Data from: Who is using AI to code? Global diffusion and impact of generative AI
Data files
Jan 21, 2026 version files 3.12 GB
-
final_data_2.zip
3.12 GB
-
README.md
12.13 KB
Abstract
Generative coding tools promise big productivity gains, but uneven uptake could widen skill and income gaps. We train a neural classifier to spot AI-generated Python functions in over 30 million GitHub commits by 160,000 developers, tracking how fast —and where— these tools take hold. Today, AI writes an estimated 29 % of Python functions in the US, a modest and shrinking lead over other countries.
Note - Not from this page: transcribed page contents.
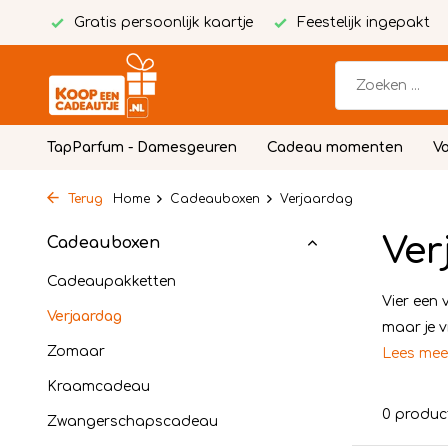
Gratis persoonlijk kaartje
Feestelijk ingepakt
TapParfum - Damesgeuren
Cadeau momenten
Vo
Terug
Home
Cadeauboxen
Verjaardag
Ver
Cadeauboxen
Cadeaupakketten
Vier een 
Verjaardag
maar je v
Zomaar
Lees me
Kraamcadeau
0 produc
Zwangerschapscadeau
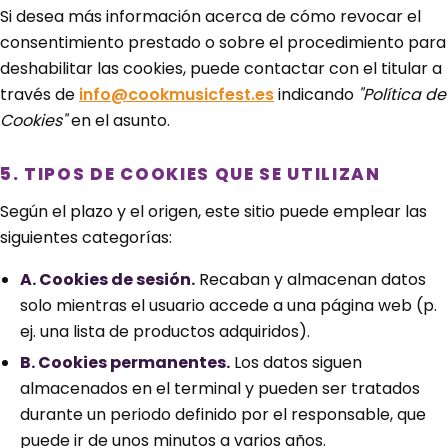
Si desea más información acerca de cómo revocar el
consentimiento prestado o sobre el procedimiento para
deshabilitar las cookies, puede contactar con el titular a
través de
info@cookmusicfest.es
indicando
"Política de
Cookies"
en el asunto.
5. TIPOS DE COOKIES QUE SE UTILIZAN
Según el plazo y el origen, este sitio puede emplear las
siguientes categorías:
A. Cookies de sesión.
Recaban y almacenan datos
solo mientras el usuario accede a una página web (p.
ej. una lista de productos adquiridos).
B. Cookies permanentes.
Los datos siguen
almacenados en el terminal y pueden ser tratados
durante un periodo definido por el responsable, que
puede ir de unos minutos a varios años.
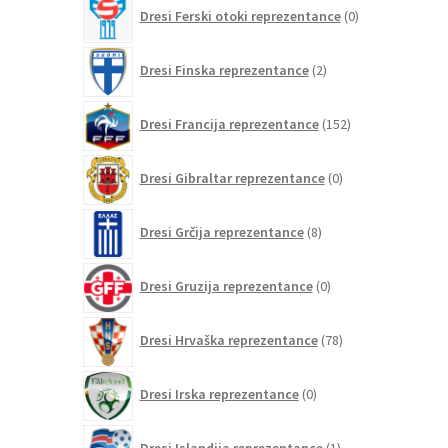
0
Dresi Ferski otoki reprezentance
0
izdelkov
2
Dresi Finska reprezentance
2
izdelka
152
Dresi Francija reprezentance
152
izdelkov
0
Dresi Gibraltar reprezentance
0
izdelkov
8
Dresi Grčija reprezentance
8
izdelkov
0
Dresi Gruzija reprezentance
0
izdelkov
78
Dresi Hrvaška reprezentance
78
izdelkov
0
Dresi Irska reprezentance
0
izdelkov
1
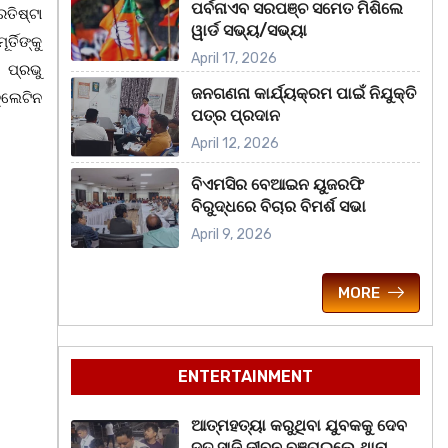
ପର୍ବନାଏବ ସରପଞ୍ଚ ସମେତ ମିଶିଲେ
ରତିଷ୍ଟା
ୱାର୍ଡ ସଭ୍ୟ/ସଭ୍ୟା
ତିଙ୍କୁ
April 17, 2026
 ପ୍ରଭୁ
ଜନଗଣନା କାର୍ଯ୍ୟକ୍ରମ ପାଇଁ ନିଯୁକ୍ତି
ୁଲେଟିନ
ପତ୍ର ପ୍ରଦାନ
April 12, 2026
ବିଏମସିର ବେଆଇନ ୟୁଜରଫି
ବିରୁଦ୍ଧରେ ବିଚାର ବିମର୍ଶ ସଭା
April 9, 2026
MORE
ENTERTAINMENT
ଆତ୍ମହତ୍ୟା କରୁଥିବା ଯୁବକକୁ ଦେବ
ଦୂତ ସାଜି ଜୀବନ ବଞ୍ଚାଇଲେ ଥାନା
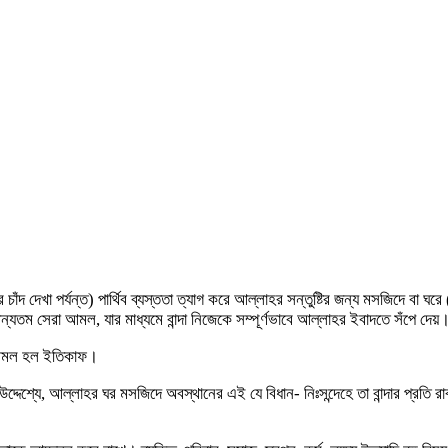
ঁদ দেখা পর্যন্ত) পার্থিব ব্যস্ততা ত্যাগ করে আল্লাহর সন্তুষ্টির জন্য মসজিদে বা ঘরে
্যতম সেরা আমল, যার মাধ্যমে বান্দা নিজেকে সম্পূর্ণভাবে আল্লাহর ইবাদতে সঁপে দেয়
টি আমল হল ইতিকাফ।
উদ্দেশ্যে, আল্লাহর ঘর মসজিদে অবস্থানের এই যে বিধান- নিঃসন্দেহে তা বান্দার প্রতি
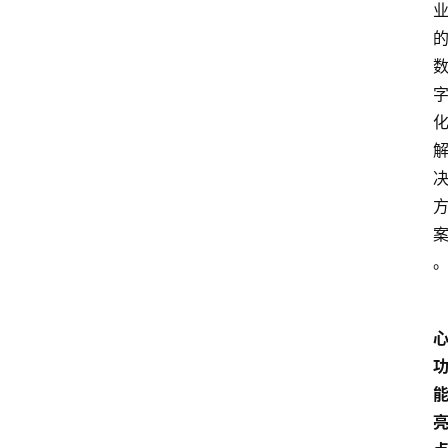
产
品
经
理
登录
注册
A
x
u
r
e
R
P
专
区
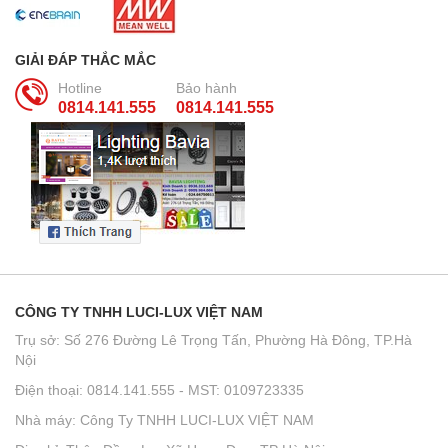
GIẢI ĐÁP THẮC MẮC
Hotline
Bảo hành
0814.141.555
0814.141.555
CÔNG TY TNHH LUCI-LUX VIỆT NAM
Trụ sở: Số 276 Đường Lê Trọng Tấn, Phường Hà Đông, TP.Hà
Nội
Điện thoại: 0814.141.555 - MST: 0109723335
Nhà máy: Công Ty TNHH LUCI-LUX VIỆT NAM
We estimate that quarterly output, measured in online code contributions, has increased by 3.6% because of this. Our evidence suggests that programmers using AI may also more readily expand into new domains of software development. However, experienced, senior-level programmers capture nearly all productivity and exploration gains, while we observe no significant benefits of AI adoption for early-career programmers. This widens, rather than closes, the skill gap.
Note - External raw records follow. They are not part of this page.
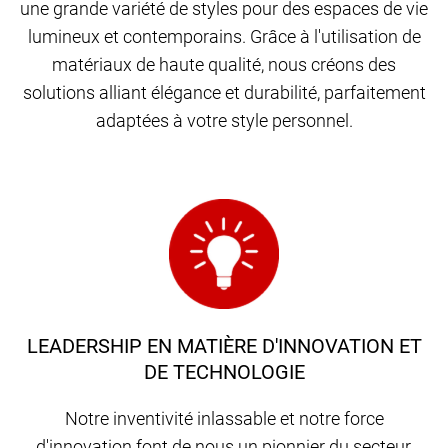
une grande variété de styles pour des espaces de vie
lumineux et contemporains. Grâce à l'utilisation de
matériaux de haute qualité, nous créons des
solutions alliant élégance et durabilité, parfaitement
adaptées à votre style personnel.
LEADERSHIP EN MATIÈRE D'INNOVATION ET
DE TECHNOLOGIE
Notre inventivité inlassable et notre force
d'innovation font de nous un pionnier du secteur,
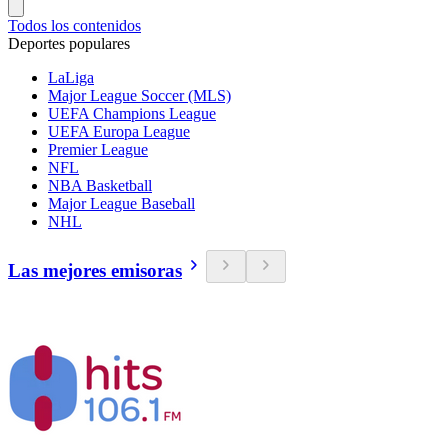
Todos los contenidos
Deportes populares
LaLiga
Major League Soccer (MLS)
UEFA Champions League
UEFA Europa League
Premier League
NFL
NBA Basketball
Major League Baseball
NHL
Las mejores emisoras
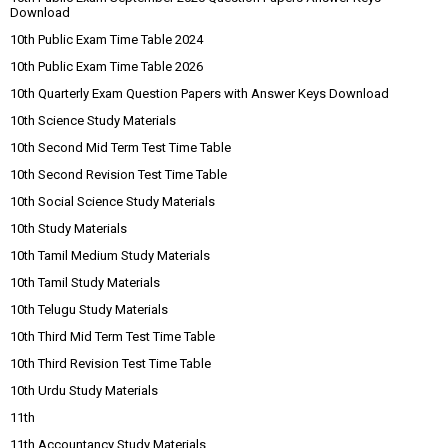
Download
10th Public Exam Time Table 2024
10th Public Exam Time Table 2026
10th Quarterly Exam Question Papers with Answer Keys Download
10th Science Study Materials
10th Second Mid Term Test Time Table
10th Second Revision Test Time Table
10th Social Science Study Materials
10th Study Materials
10th Tamil Medium Study Materials
10th Tamil Study Materials
10th Telugu Study Materials
10th Third Mid Term Test Time Table
10th Third Revision Test Time Table
10th Urdu Study Materials
11th
11th Accountancy Study Materials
Dataset DOI: 10.5061/dryad.3r2280gv0
Description of the data and file structure
Data for replication of the paper "Who is using AI to code? Global diffusion and impact of generative AI."
Files and variables
File: final_data_2.zip
final_data directory
Reference for the inputs used by the notebooks and scripts.
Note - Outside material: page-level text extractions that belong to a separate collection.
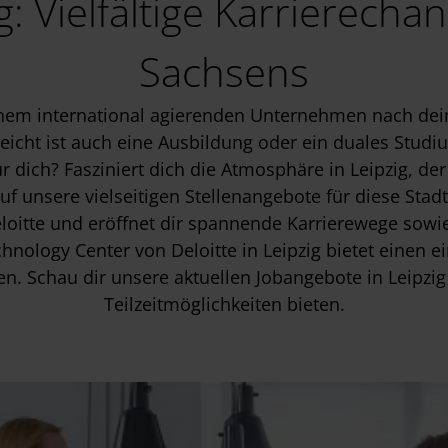
ig: Vielfältige Karrierech
Sachsens
einem international agierenden Unternehmen nach dei
eicht ist auch eine Ausbildung oder ein duales Studi
 dich? Fasziniert dich die Atmosphäre in Leipzig, der
uf unsere vielseitigen Stellenangebote für diese Stad
oitte und eröffnet dir spannende Karrierewege sowie
hnology Center von Deloitte in Leipzig bietet einen 
 Schau dir unsere aktuellen Jobangebote in Leipzig an
Teilzeitmöglichkeiten bieten.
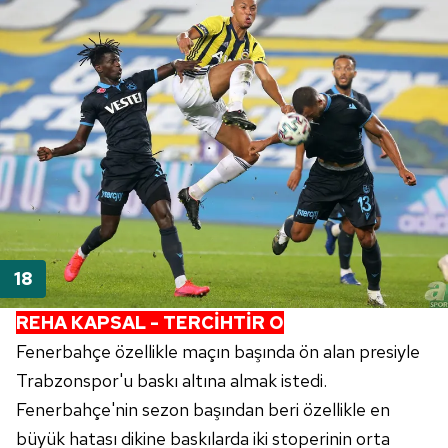
REHA KAPSAL - TERCİHTİR O
Fenerbahçe özellikle maçın başında ön alan presiyle
Trabzonspor'u baskı altına almak istedi.
Fenerbahçe'nin sezon başından beri özellikle en
büyük hatası dikine baskılarda iki stoperinin orta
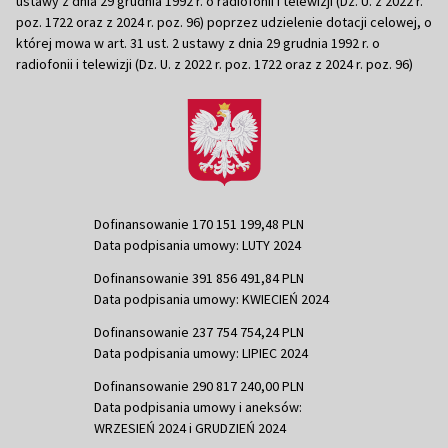
ustawy z dnia 29 grudnia 1992 r. o radiofonii i telewizji (Dz. U. z 2022 r.
poz. 1722 oraz z 2024 r. poz. 96) poprzez udzielenie dotacji celowej, o
której mowa w art. 31 ust. 2 ustawy z dnia 29 grudnia 1992 r. o
radiofonii i telewizji (Dz. U. z 2022 r. poz. 1722 oraz z 2024 r. poz. 96)
Dofinansowanie 170 151 199,48 PLN
Data podpisania umowy: LUTY 2024
Dofinansowanie 391 856 491,84 PLN
Data podpisania umowy: KWIECIEŃ 2024
Dofinansowanie 237 754 754,24 PLN
Data podpisania umowy: LIPIEC 2024
Dofinansowanie 290 817 240,00 PLN
Data podpisania umowy i aneksów:
WRZESIEŃ 2024 i GRUDZIEŃ 2024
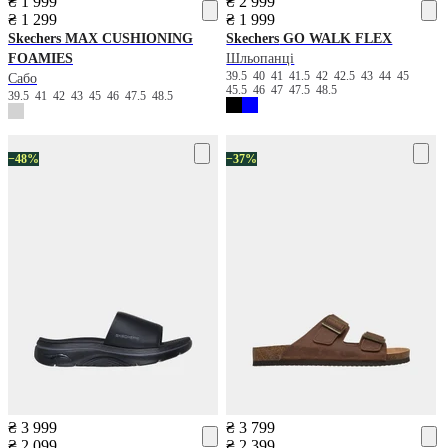
₴ 1 999
₴ 2 999
₴ 1 299
₴ 1 999
Skechers
MAX CUSHIONING
Skechers
GO WALK FLEX
FOAMIES
Шльопанці
39.5
40
41
41.5
42
42.5
43
44
45
Сабо
45.5
46
47
47.5
48.5
39.5
41
42
43
45
46
47.5
48.5
−48%
−37%
₴ 3 999
₴ 3 799
₴ 2 099
₴ 2 399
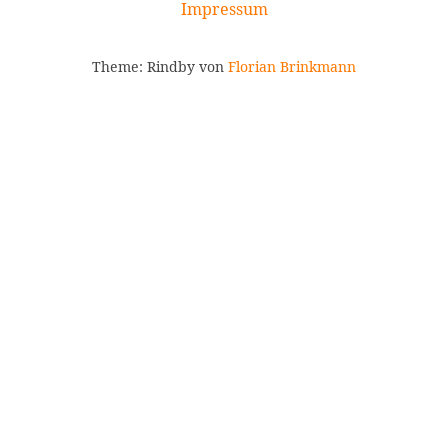
Impressum
Theme: Rindby von
Florian Brinkmann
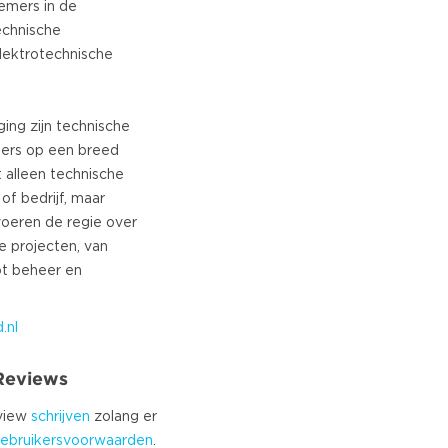
emers in de
technische
elektrotechnische
ing zijn technische
ners op een breed
t alleen technische
f bedrijf, maar
voeren de regie over
e projecten, van
ot beheer en
.nl
 Reviews
eview
schrijven
zolang er
ebruikersvoorwaarden
.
All Excel workbooks have been flattened to per-sheet CSVs in clean_csv/, preserving values while removing formatting.
Top-level files
AI_010_data_uq.parquet— User-quarter panel used for cross-checks in gender/experience analyses.country_functions.csv— Function-level AI share data with country codes and years (non-US sample).full_countries.csv— Country-level adoption estimates with corrected shares and standard errors by year.functions.csv— Function-level AI share data (US sample); used in diffusion/ttest and panel scripts.hist_data.npz— Pre-binned histogram counts/edges for classifier score plots (Supplementary S2).panel_with_libs_coarse.csv— User-project-quarter commit counts and coarse library metrics for panel construction.project_by_project_library_bipartite_rca_sbm.csv— Project clustering output for RCA/SBM communities.project_by_task_from_library_uni_network.csv— Project-to-task community mapping used for PMI/Louvain communities.pyfunctions_ai_classified.parquet— Labeled Python function dataset with AI vs human predictions and metadata.raw_data_encrypted_final.csv.zip— Core raw dataset of user-level AI shares and demographics.
Model evaluation outputs
newmodels_data/— Pickled score distributions for newer models:claude-sonnet-4-20250514_42_shuffled_{988,997}.pkl,deepseek-V3_{42,1414}_{988,997}.pkl,gpt-4.1_1414_shuffled_{988,997}.pkl,o3_42_{988,997}.pkl.wild_data/— Pickled WildChat evaluation scores:gpt-3.5-turbo_{assist,synth}.pkl,gpt-4_{assist,synth}.pkl.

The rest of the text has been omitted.